California Counties in Oakland CA
Cycling support and advocacy groups are springing up in every state, similar to the Bike East Bay, which is a nonprofit bicycle advocacy group well established in the California counties of Alameda and Contra Costa. Their spokesman recently commented on the rise of accidents and fatal collisions saying that enforcing reduced speeds, everybody on the road benefits. This is one safety feature California counties are using to reduce accidents.
Alameda and Contra Costa are also dedicated to creating protected bike lanes, and at the same time, bike trails are being established and bicycle clubs are encouraged. Research shows that millennials, 19-30-year-olds, are involved in 80 percent of the fatalities nationwide. The results showed that in 2014 injuries from bike accidents declined, and this was hopeful, but without knowing the details of the rides, it is impossible to know if the reduction was because of safety improvements or the commuters habits.
Major cities have a Bicycle Coalition which is active in passing laws to make the streets safer for bikes. This group is open to anyone desiring to make their city safer. The latest statistics are from 2014:
- Florida with 139 deaths, California with 128, and Texas with 50 led the list.
- Rhode Island and Vermont reported no bike fatalities in 2014.
- 88 percent of those killed were male; there are more male cyclists than female.
- 71 percent of bicycle fatalities occurred in urban areas.
- 20 percent of bicycle fatalities occurred between 6:00 pm and 8:59 p.m.

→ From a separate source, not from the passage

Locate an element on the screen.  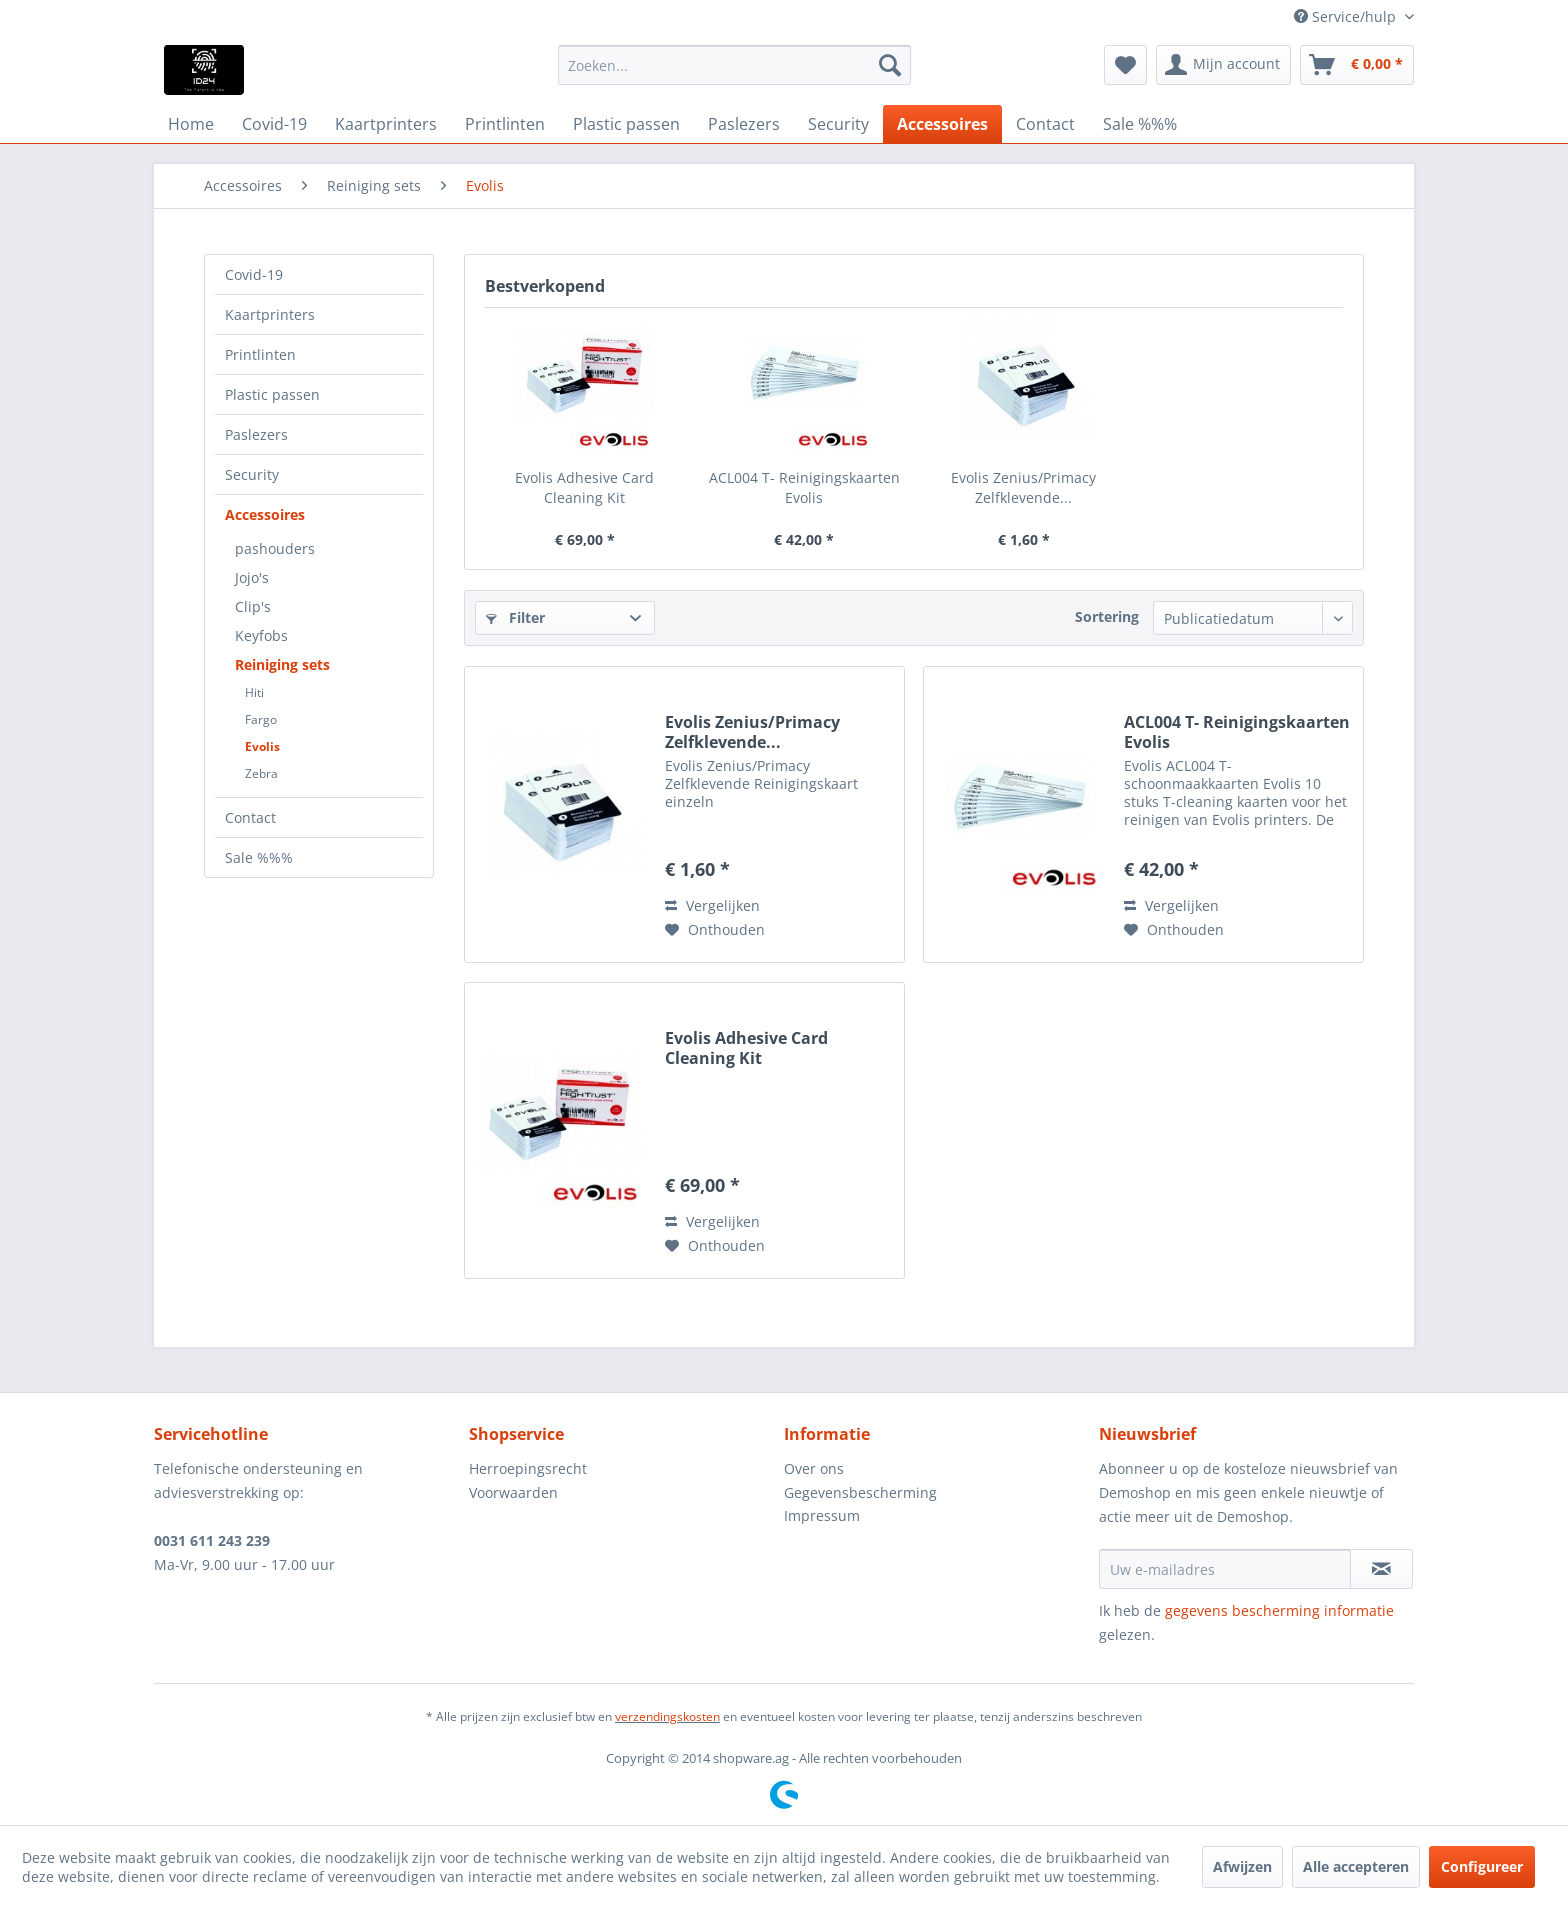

This short snapshot of the biking society shows a growing trend of bicyclists who are commuting to save money, prevent unnecessary emissions going into the atmosphere, getting daily exercise, and those who cycle for pleasure.
The biker-friendly and safer cities in the U.S. are increasing awareness of the need for bicycle safety with petitions for bike lanes on busy streets, better access to bridges and limiting driving speeds for cars to 20 mph in congested areas. This also allows supporting city officials, who publicly promote cycling, to come in strong. Supporting government officials can come together to support cycling as an alternative method of transportation and a healthy and safe way to travel. Many bike-friendly cities produce cycling maps of the bike trails in the area, in addition to city street maps. The result is fewer accidents and fatalities.
Cyclists Contribute to Safer Conditions
Along with an awareness of riding safer on the streets of your county, individual cyclists are participating more in using the products that keep them safer while riding including wearing helmets that fit, gloves, and having front and rear lights. Total bike safety is for both the rider and the city to cooperate for a safer cycling in and out of the cities.